A jury convicted him of murder. A judge sentenced him to 20 years to life in prison.

After Bush's release on parole in 2007, he had to register as a Level-3 sex offender. He went back behind bars for a year for a parole violation: using a computer with internet access, which he used to write his biography.

In 2018, Bush petitioned the Suffolk County District Attorney's Office's Conviction Integrity Bureau for review of his conviction. 

A review of the case file uncovered never-before-disclosed evidence of an alternative suspect in Watson's murder. The existence of an alternative suspect, a man named John Jones, was never disclosed before Bush's trial.

"The Suffolk County District Attorney's office and the police department disclosed to Keith Bush the Jones material, and it includes a signed statement by John Jones," Sini said.

Police covered up the fact that they had even questioned Jones, Sini said. He said the statement Jones gave to police doesn't check out.
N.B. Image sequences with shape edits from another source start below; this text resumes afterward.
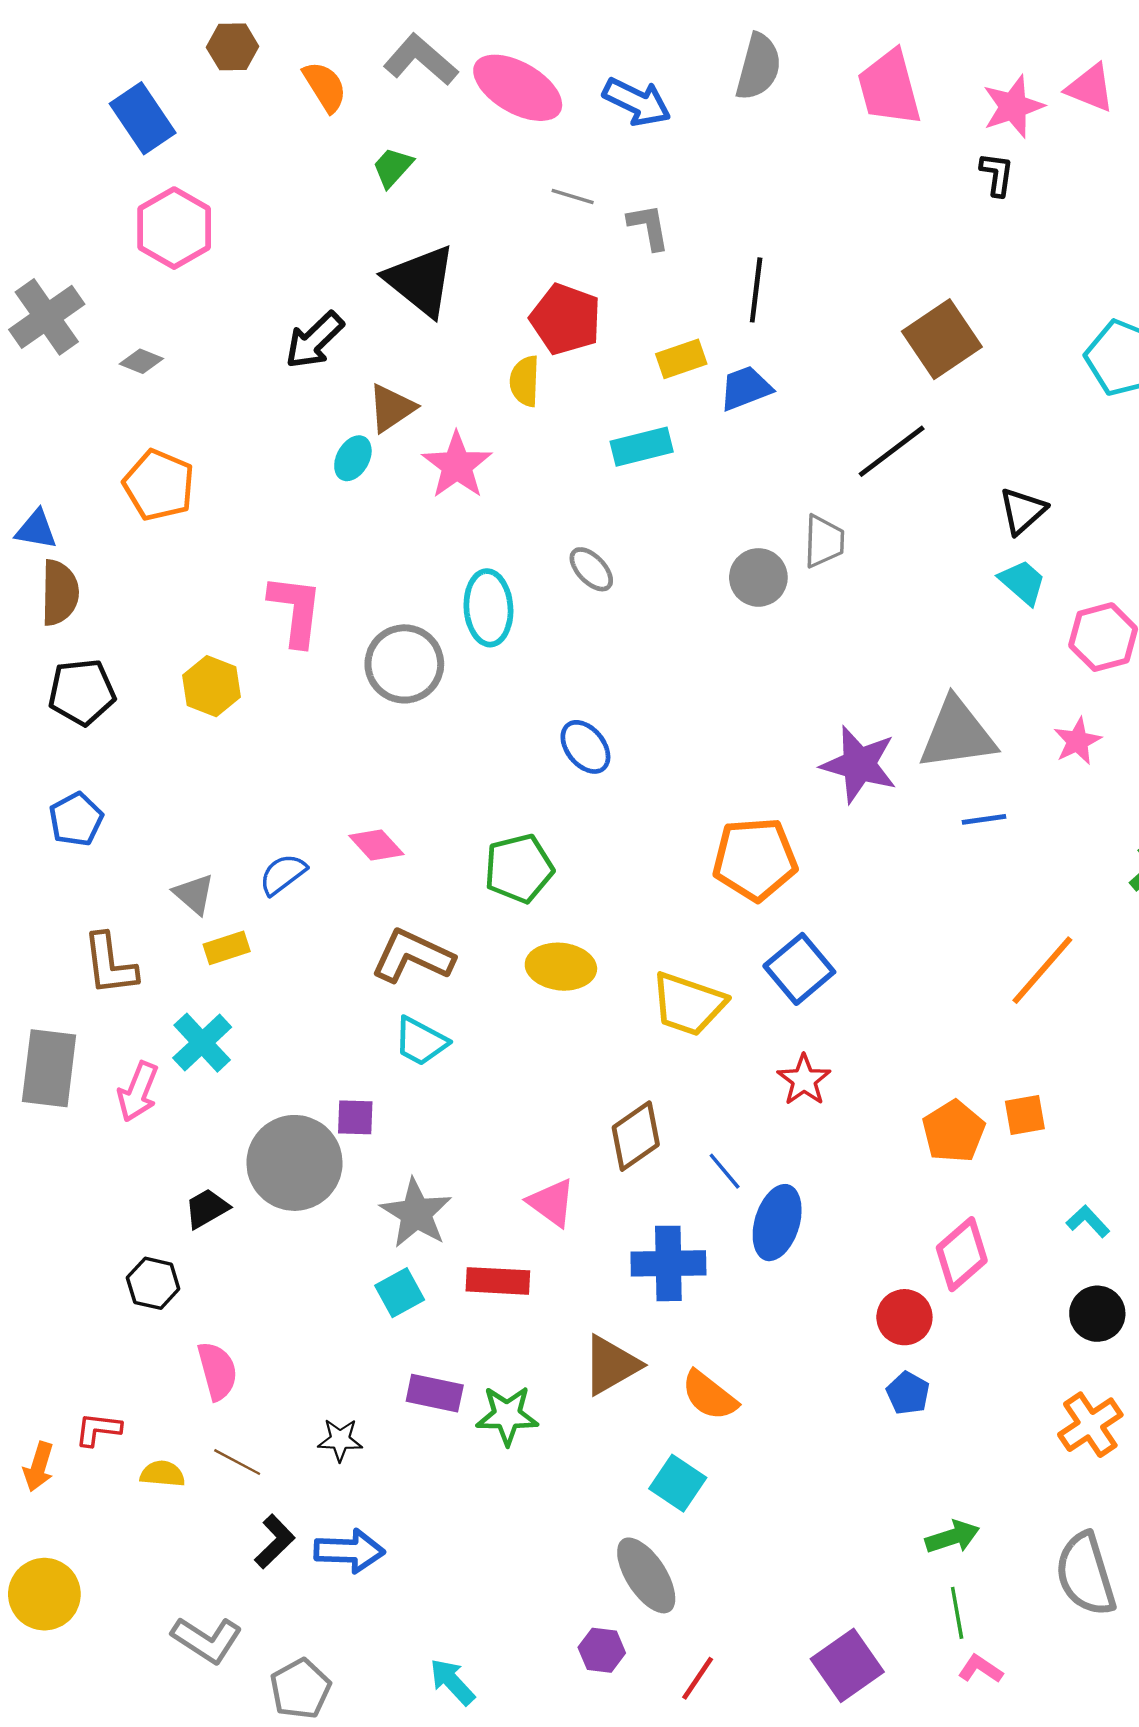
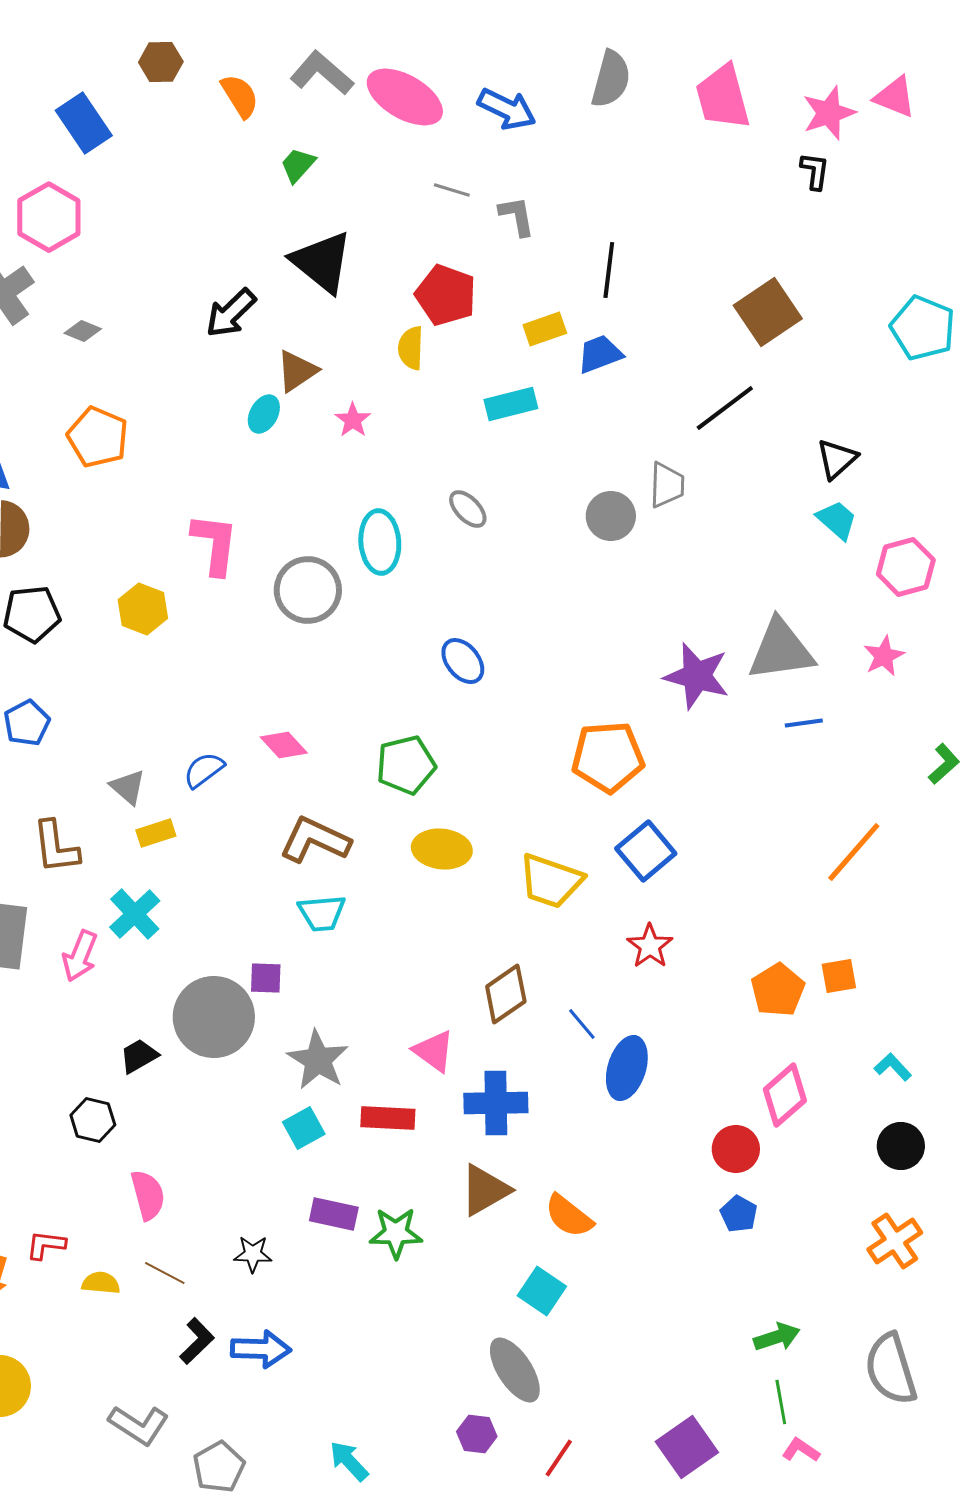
pink hexagon: (174, 228) -> (49, 217), moved
pink star: (457, 465) -> (353, 420), size x0.6
cyan trapezoid: (421, 1041) -> (322, 913), turned -33
blue cross: (668, 1263) -> (496, 1103), moved

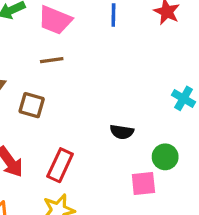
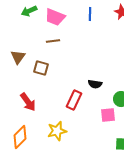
red rectangle: (60, 165) -> (74, 100), moved

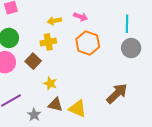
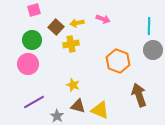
orange hexagon: (88, 43) -> (118, 61), moved
brown square: (33, 61) -> (56, 27), moved
brown arrow: (117, 93) -> (139, 95), turned -65

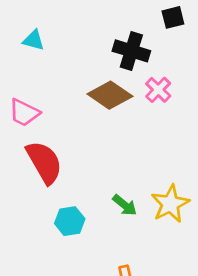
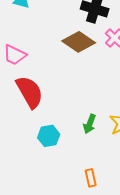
green arrow: (125, 205) -> (90, 124), turned 72

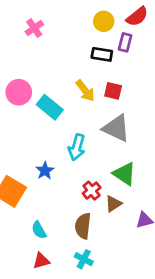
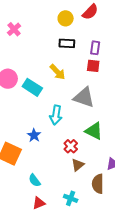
purple rectangle: (125, 42) -> (95, 48), moved
red square: (113, 91) -> (93, 66), moved
brown triangle: (113, 204) -> (78, 165), moved
brown semicircle: (83, 226) -> (98, 184), moved

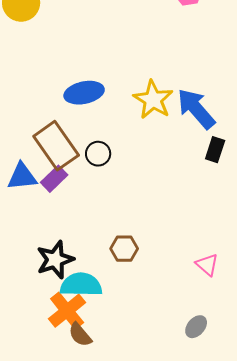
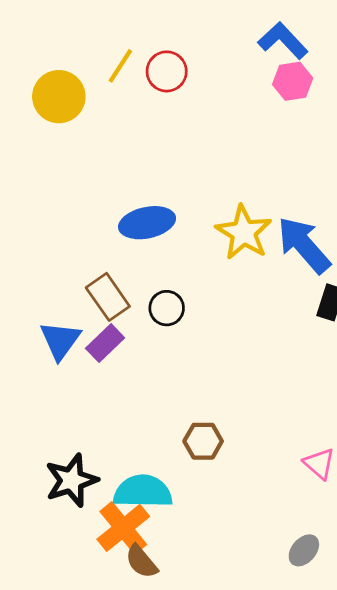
brown rectangle: (56, 146) -> (108, 297), size x0.7
blue triangle: (22, 177) -> (60, 340), turned -48
black star: (55, 260) -> (71, 480), moved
Among the evidence presented at Bush's trial was the testimony of a 15-year-old girl who said she had also attended the house party and had seen Watson leave with Bush. The girl recanted her testimony at a hearing in November 1980, admitting she had never been at the party and had lied at his trial.

At that time, Suffolk County officials dismissed the recantation. The witness has maintained since 1980 that her testimony was fictitious.

Bush's confession has been proven forensically impossible by a medical review of how the murder occurred. Sini said that the weapon allegedly used in the victim's assault didn't match her puncture wounds.

The confession was elicited by a former police detective who, when interviewed about the case in 2019, alluded to using coercive tactics. Forensic evidence has also debunked the former prosecutor's theory of how the crime was committed.

Sini said he believes that Bush was ultimately coerced into making a false confession.

The District Attorney's Office reached out to Dennis Rafferty, the lead detective in this case, who asked a lawyer to speak on his behalf.

"There was something that drove me, that enabled me to continue to fight and to continue to believe that if you persist long enough, ultimately you can succeed," Bush said.

Bush's defense attorney, Adele Bernhard, said she will not be seeking any monetary damages just yet.